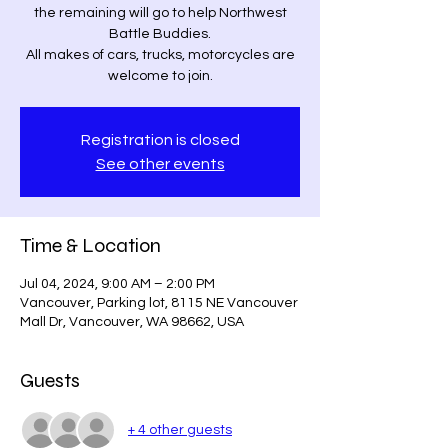
the remaining will go to help Northwest
Battle Buddies.
All makes of cars, trucks, motorcycles are
welcome to join.
Registration is closed
See other events
Time & Location
Jul 04, 2024, 9:00 AM – 2:00 PM
Vancouver, Parking lot, 8115 NE Vancouver
Mall Dr, Vancouver, WA 98662, USA
Guests
+ 4 other guests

━━━━━━

If the material above contains pictures, exclude them from an otherwise exact transcription.

the remaining will go to help Northwest
Battle Buddies.
All makes of cars, trucks, motorcycles are
welcome to join.
Registration is closed
See other events
Time & Location
Jul 04, 2024, 9:00 AM – 2:00 PM
Vancouver, Parking lot, 8115 NE Vancouver
Mall Dr, Vancouver, WA 98662, USA
Guests
+ 4 other guests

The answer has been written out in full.